I have a 500GB sata Drive that needs to be cloned for testing purposes. I have the software but the thing is my server only supports two SATA drives, so Im wondering is it possible to create a windows XP Live CD or USB that I can plug in and just run from that removable media.

Any ideas cheers

You could use that to hold one of the 500's
If you have windows already running on one of the drives, use this, which can clone it while windows is still running off the drive being cloned.

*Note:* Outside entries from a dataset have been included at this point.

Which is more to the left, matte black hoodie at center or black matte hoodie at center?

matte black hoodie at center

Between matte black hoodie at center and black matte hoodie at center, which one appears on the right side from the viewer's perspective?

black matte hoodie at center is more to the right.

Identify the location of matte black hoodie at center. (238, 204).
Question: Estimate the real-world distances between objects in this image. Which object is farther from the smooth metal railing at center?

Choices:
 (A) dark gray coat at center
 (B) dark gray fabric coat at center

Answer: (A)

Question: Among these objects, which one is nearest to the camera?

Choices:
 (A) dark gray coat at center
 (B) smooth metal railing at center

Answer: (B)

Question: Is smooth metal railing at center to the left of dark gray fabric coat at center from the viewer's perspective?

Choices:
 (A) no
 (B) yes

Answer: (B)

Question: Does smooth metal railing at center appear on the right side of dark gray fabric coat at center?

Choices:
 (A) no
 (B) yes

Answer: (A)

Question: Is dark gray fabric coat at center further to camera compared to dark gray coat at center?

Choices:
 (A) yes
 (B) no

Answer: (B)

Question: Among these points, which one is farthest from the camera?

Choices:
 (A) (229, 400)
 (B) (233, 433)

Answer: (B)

It is free.
Fire Boar
Or you could do it the easy way: get a really really small Linux CD (absolutely anything will do the trick), boot into that and get into the terminal (a really small distro will do this by default). Then you can clone with one simple command.

(all lower case)
dd if=/dev/sda of=/dev/sdb

Assuming sda is your first hard drive, and sdb is your second. There's an easy check, but you'll need ntfs support (if you're using NTFS). Here's the check:

(all lower case)
mkdir /mnt/disk
mount /dev/sda1 /mnt/disk
ls /mnt/disk
umount /mnt/disk

After typing ls, you should see the contents of your C: drive, if mount didn't report any errors. If it did... no NTFS support. If you don't, try the same with /dev/sdb1 instead of /dev/sda1.

dd is quite a cool tool actually. Suppose you instead want to make a perfect image of disk 'sdb' as a single file on partition 'sda1' (C: in Windows). As long as the destination drive has enough space, you can do the following:

(all lower case)
mkdir /mnt/disk
mount /dev/sda1 /mnt/disk
dd if=/dev/sdb of=/mnt/disk/backup.img
umount /mnt/disk

Either way, to restore the drive to how it was simply do exactly the same thing but swapping the if= and of= parts around (so in the original example, use dd if=/dev/sdb of=/dev/sda.
Fireboar's method is a very direct way to go about doing things. It's the way I'd so it as it requires no specialised software.

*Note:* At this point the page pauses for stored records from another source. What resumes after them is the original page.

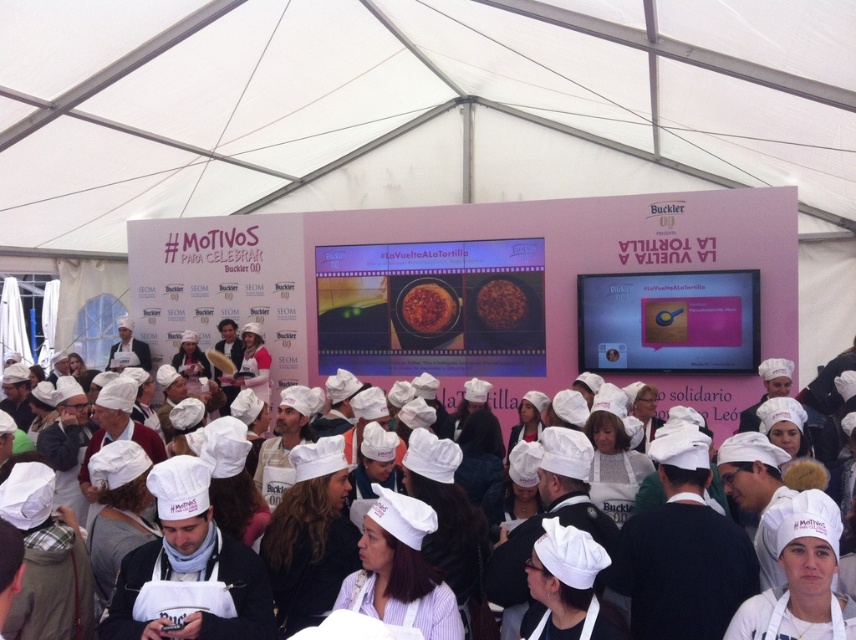 Between point (767, 378) and point (492, 289), which one is positioned in front?

Point (767, 378) is more forward.

Between white fabric chef hat at center and brown matte rice at center, which one has less height?

With less height is brown matte rice at center.

The image size is (856, 640). I want to click on white fabric chef hat at center, so click(x=742, y=488).

Does brown matte tortilla at center appear over brown matte rice at center?

Actually, brown matte tortilla at center is below brown matte rice at center.

Between brown matte tortilla at center and brown matte rice at center, which one is positioned higher?

Positioned higher is brown matte rice at center.

The height and width of the screenshot is (640, 856). In order to click on brown matte tortilla at center in this screenshot , I will do `click(428, 307)`.

In the scene shown: Is white fabric chef hat at center shorter than brown matte tortilla at center?

Incorrect, white fabric chef hat at center's height does not fall short of brown matte tortilla at center's.

The image size is (856, 640). What do you see at coordinates (742, 488) in the screenshot?
I see `white fabric chef hat at center` at bounding box center [742, 488].

The image size is (856, 640). Find the location of `white fabric chef hat at center`. white fabric chef hat at center is located at coordinates (742, 488).

You are a GUI agent. You are given a task and a screenshot of the screen. Output one action in this format:
    pyautogui.click(x=<x>, y=<y>)
    Task: Click on the white fabric chef hat at center
    
    Given the screenshot: What is the action you would take?
    pyautogui.click(x=742, y=488)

Just remember to be careful running at such a low level with no access controls - if you mix up your of and if parameters and you overwrite the drive you want to clone with garbage Wink
Cheers folks going to look into both solutions, the problem is that I have a hard drive that does have windows 2003 server installed and various applications but I am migrating it to new hardware. Which is why i am trying to clone the drive, so I know the new hardware wont have any affect on the hard drive - that and backups (gta love em Wink
Fire Boar
Doesn't matter what you have on there. dd clones bit for bit the exact contents, into either a file (image.img in my example) or straight onto a writable device (the hard disk sdb). Heck, if you had a printer plugged in you could even send the contents of your hard disk to the printer in this way, but for all the good it will do I wouldn't bother: printers have handshakes and protocols that must be observed so it will just get the data and think "wtf?" and probably do nothing.

But my point is, it copies the bits. Shouldn't matter what hardware or what you use, it will just blindly copy. Of course, Windows takes a hash of your hardware and if it changes too much you will have to reactivate it, but that's no huge deal, just phone Microsoft up and say you've changed the hardware and they'll give you a code to unlock it.

Note: It also copies the exact partition table from the boot sector of your hard disk. That means that if you're cloning onto a larger hard disk, Windows will think that your hard disk is the same size as the old one. That's not a problem though, you can add a new partition to your hard disk or expand the existing one.
Those terminal commands will work in damnsmalllinux too, and it's like 50MB...

g4u ("ghosting for unix") is a NetBSD-based bootfloppy/CD-ROM that allows easy cloning of PC harddisks to deploy a common setup on a number of PCs using FTP.

The floppy/CD offers two functions.

The first is to upload the compressed image of a local harddisk to a FTP server, the other is to restore that image via FTP, uncompress it and write it back to disk.

Easy cloning of local disks as well as partitions is also supported.
Folks cheers to your response,

I managed to clone the drives but then realised the original drive had different hardware. So I am now forced to stripping out the current HAL info using Acronis Universal Restore. If anyone has a better solution than acronis (ive head sysprep that could do this but unsure at the mo how to use it) any opinions would be grateful.